PROMPT: Nothing but a number belongs in the answer: the count of lines below that contain the word "System".

Stored data entries:
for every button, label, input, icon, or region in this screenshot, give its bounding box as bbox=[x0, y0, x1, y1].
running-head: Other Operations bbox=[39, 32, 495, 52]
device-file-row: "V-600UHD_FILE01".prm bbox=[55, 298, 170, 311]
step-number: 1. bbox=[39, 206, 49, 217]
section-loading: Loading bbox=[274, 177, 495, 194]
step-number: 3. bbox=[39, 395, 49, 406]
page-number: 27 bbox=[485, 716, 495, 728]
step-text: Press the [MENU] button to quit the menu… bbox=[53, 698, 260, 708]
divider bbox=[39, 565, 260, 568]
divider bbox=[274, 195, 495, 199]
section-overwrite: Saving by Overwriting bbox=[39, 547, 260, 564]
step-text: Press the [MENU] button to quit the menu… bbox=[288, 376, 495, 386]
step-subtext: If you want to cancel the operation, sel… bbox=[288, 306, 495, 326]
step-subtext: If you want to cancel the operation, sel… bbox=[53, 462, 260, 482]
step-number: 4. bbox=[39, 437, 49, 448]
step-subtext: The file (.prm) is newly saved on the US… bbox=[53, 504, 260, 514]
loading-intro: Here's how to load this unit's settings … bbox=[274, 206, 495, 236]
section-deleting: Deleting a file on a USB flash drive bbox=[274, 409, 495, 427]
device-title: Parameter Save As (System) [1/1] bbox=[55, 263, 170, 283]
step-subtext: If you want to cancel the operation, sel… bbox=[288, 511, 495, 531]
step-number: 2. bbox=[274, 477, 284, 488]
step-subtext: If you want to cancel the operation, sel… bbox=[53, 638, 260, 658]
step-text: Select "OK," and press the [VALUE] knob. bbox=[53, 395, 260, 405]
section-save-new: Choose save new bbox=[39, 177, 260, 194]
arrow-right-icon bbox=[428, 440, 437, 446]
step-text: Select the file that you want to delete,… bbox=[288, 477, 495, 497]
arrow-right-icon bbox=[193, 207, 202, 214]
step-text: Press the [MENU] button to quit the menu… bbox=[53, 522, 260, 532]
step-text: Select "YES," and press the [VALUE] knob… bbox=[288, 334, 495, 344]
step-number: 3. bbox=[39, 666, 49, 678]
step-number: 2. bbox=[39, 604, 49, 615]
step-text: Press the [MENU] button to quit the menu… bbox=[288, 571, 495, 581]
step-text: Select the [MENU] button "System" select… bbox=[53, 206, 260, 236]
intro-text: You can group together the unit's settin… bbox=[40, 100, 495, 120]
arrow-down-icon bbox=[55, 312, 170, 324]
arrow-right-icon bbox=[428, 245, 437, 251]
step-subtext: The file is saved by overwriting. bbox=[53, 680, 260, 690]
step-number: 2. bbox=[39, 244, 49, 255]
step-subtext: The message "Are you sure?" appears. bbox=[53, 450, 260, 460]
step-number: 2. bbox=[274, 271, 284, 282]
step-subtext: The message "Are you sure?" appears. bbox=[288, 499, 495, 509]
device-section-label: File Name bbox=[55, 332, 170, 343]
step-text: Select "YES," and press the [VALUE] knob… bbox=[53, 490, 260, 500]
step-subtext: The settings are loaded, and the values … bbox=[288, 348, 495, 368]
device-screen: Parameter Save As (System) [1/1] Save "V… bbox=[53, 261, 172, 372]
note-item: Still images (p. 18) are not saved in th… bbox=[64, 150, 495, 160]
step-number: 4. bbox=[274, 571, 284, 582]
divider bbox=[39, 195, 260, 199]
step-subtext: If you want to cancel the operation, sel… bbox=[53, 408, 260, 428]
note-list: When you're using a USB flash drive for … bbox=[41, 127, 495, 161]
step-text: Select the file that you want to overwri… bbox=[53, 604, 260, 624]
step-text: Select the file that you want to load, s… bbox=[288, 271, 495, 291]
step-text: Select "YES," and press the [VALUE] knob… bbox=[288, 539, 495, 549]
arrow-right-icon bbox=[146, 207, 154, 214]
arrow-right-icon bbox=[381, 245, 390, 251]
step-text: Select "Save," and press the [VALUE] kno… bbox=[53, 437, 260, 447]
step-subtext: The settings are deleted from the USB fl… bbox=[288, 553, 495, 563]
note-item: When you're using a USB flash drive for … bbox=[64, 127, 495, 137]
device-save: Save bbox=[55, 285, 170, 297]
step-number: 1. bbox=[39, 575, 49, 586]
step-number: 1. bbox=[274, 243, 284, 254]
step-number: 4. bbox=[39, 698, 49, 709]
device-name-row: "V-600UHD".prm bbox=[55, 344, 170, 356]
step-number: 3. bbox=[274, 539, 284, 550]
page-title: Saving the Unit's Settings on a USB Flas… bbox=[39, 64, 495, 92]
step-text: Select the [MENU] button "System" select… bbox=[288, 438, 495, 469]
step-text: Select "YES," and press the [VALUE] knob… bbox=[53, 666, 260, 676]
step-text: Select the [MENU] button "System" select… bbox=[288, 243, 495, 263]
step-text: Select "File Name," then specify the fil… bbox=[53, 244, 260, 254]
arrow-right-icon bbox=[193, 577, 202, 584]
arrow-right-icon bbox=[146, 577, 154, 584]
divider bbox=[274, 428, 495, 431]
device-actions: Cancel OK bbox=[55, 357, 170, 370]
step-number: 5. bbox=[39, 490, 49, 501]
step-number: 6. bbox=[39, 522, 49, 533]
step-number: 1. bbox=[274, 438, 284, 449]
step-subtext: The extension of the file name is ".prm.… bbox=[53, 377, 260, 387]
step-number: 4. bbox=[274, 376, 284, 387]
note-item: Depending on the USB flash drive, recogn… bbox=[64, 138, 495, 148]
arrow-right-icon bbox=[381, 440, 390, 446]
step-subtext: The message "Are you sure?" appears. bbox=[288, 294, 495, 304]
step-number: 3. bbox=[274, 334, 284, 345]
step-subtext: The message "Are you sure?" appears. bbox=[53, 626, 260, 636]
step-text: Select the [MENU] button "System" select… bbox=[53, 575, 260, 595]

PROBLEM SOLUTION: 6